That's why you can keep a society of millions under control with only a few tens of thousands of dedicated assholes.



authentic humans, as defined here, are real, they're just few and far between.


Show me a single one then.



So, by giving that example you show that you have not understood anything of the discussion so far.

Let me spell it out: that's the defining moment of Tank Man's life, you have zero clue about what happened prior to that moment. And that's because really nobody seems to have a clue about who he really was, what his life was like up to that moment and so on. It's a singular act of bravery and one that I very much feel moved by. But I have zero illusion that Tank Man's life was nothing but an endless succession of moments like these where at every opportunity he did the right thing. And that's perfectly normal, doesn't make him any less, in fact it makes him more: because ordinary people making an actually stand when it matters is very powerful, no matter what their lives were like up to that point.


Let's be charitable and steelman your parent comment, and Tank Man too (quite literally).

Character is important.

As you say we don't know much about Tank Man. It was probably more than the defining moment of his life, it was the last day of it.

Isn't it fair to assume that whatever led up to that moment was a life lived in good character? He may not have lived as an exemplar of "authenticity", and if it was only a moment in an otherwise selfish and wasted life, like those "city businessmen" who spontaneously jump onto a subway track to save a child, we agree it doesn't that subtract from the authenticity of the act?

As we say around here "carefully pick your hill to die on". But there's more to the picking than a rash decision in a single moment. There's everything that built that character too, no?

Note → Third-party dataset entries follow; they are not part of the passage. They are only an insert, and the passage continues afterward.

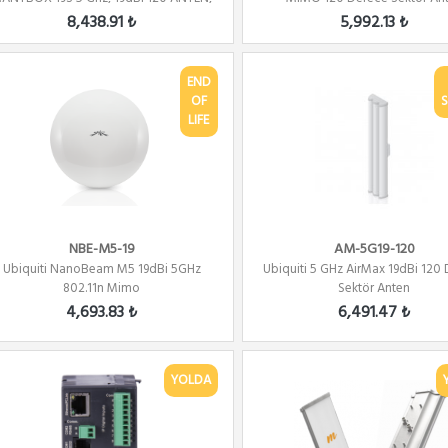
80...
8,438.91 ₺
5,992.13 ₺
END
OF
S
LIFE
NBE-M5-19
AM-5G19-120
Ubiquiti NanoBeam M5 19dBi 5GHz
Ubiquiti 5 GHz AirMax 19dBi 120
802.11n Mimo
Sektör Anten
4,693.83 ₺
6,491.47 ₺
YOLDA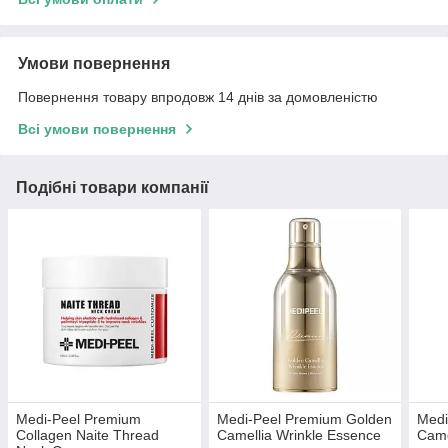
Умови повернення
Повернення товару впродовж 14 днів за домовленістю
Всі умови повернення
Подібні товари компанії
Medi-Peel Premium
Medi-Peel Premium Golden
Medi
Collagen Naite Thread
Camellia Wrinkle Essence
Came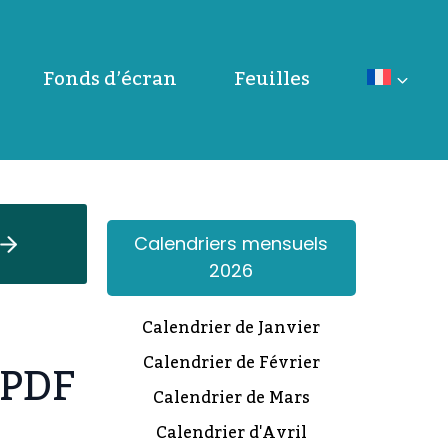
Fonds d’écran
Feuilles
Calendriers mensuels
2026
Calendrier de Janvier
 PDF
Calendrier de Février
Calendrier de Mars
Calendrier d'Avril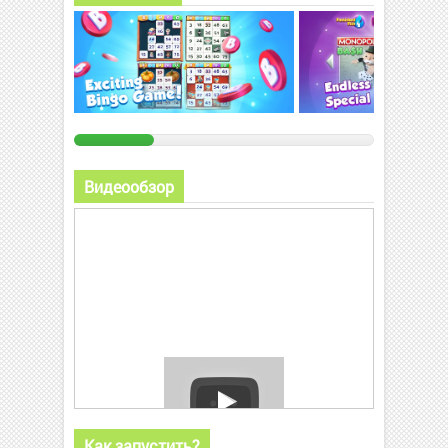
Видеообзор
Как запустить?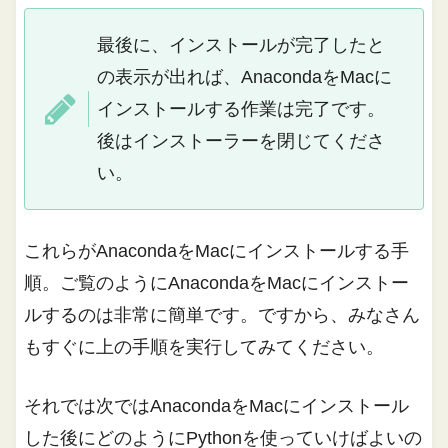
最後に、インストールが完了したと
の表示が出れば、AnacondaをMacに
インストールする作業は完了です。
後はインストーラーを閉じてくださ
い。
これらがAnacondaをMacにインストールする手
順。ご覧のようにAnacondaをMacにインストー
ルするのは非常に簡単です。ですから、みなさん
もすぐに上の手順を実行してみてください。
それでは次ではAnacondaをMacにインストール
した後にどのようにPythonを使っていけばよいの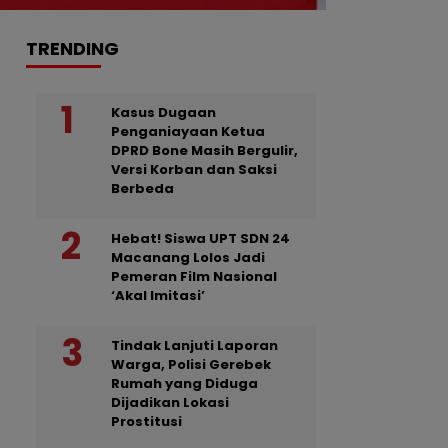
TRENDING
Kasus Dugaan
Penganiayaan Ketua
DPRD Bone Masih Bergulir,
Versi Korban dan Saksi
Berbeda
Hebat! Siswa UPT SDN 24
Macanang Lolos Jadi
Pemeran Film Nasional
‘Akal Imitasi’
Tindak Lanjuti Laporan
Warga, Polisi Gerebek
Rumah yang Diduga
Dijadikan Lokasi
Prostitusi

Yes, which is more or less the whole point of this argument: nobody's perfect, but people can be 'on average' good; but that's not the same as equating them with saints, it just isn't realistic (and even the saints aren't saints in terms of absolute, they are just declared to be so, by people who themselves too are very much flawed).

So let's not resort to theoretical absolutes. I don't know where 'here' is but every culture has similar idioms but at the same time every culture has something about being careful about meeting your heroes.

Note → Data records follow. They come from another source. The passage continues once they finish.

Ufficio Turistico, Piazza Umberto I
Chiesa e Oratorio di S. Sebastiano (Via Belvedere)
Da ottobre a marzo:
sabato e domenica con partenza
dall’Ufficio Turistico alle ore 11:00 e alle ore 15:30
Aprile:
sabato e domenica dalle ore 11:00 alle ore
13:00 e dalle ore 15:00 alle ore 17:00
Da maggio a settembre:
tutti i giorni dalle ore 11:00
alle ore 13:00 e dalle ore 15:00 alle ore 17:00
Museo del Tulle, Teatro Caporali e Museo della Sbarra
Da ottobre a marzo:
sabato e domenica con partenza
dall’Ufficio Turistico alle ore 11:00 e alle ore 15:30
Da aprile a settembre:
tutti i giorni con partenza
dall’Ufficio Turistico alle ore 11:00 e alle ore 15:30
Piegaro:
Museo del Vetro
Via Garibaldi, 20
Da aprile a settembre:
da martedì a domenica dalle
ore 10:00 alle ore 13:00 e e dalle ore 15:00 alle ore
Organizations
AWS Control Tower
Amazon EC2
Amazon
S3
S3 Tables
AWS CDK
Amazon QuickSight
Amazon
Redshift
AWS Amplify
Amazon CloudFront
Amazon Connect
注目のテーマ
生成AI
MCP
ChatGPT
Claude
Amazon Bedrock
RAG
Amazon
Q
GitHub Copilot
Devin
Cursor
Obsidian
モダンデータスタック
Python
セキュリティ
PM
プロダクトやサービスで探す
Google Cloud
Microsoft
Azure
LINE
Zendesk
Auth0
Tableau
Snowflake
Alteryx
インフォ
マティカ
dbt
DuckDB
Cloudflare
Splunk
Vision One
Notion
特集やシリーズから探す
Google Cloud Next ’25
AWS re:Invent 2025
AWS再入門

How exactly are you defining "authentic human"? It sounds like you're defining it as someone who always does the right thing without exception, who of course doesn't exist, QED.

What point are you trying to make, actually? Your argument seems to be that "authentic humans," however that's defined, are not just rare but nonexistent, even if other quietly heroic people who fill the same role do exist. I'm not sure what end you're trying to reach here.


The key sentence in TFA is "In essence, they cannot be compelled to be what they are not.". That's a highly theoretical argument and I simply differ of opinion. In essence everybody can be compelled to be what they are not, all it takes is the right circumstances and your Saint will be a sinner and the other way around.

I'm far more interested in the interplay between people and their circumstances than I am in labeling a particular human as authentic or not, it smacks of a value judgment in a vacuum, whereas IRL there is no such thing.


You're interpreting the comment in an absolute fashion then turn around and claim to be interested in grey.


I gave an example of someone who stood up despite the consequences and did so in anonymity.

Your problem is that you stated such people don't exist despite the vast historical evidence to the contrary. Hitler's own officers wanted to kill him. Think about Harriet Tubman, or the underground railway. ad nauseum.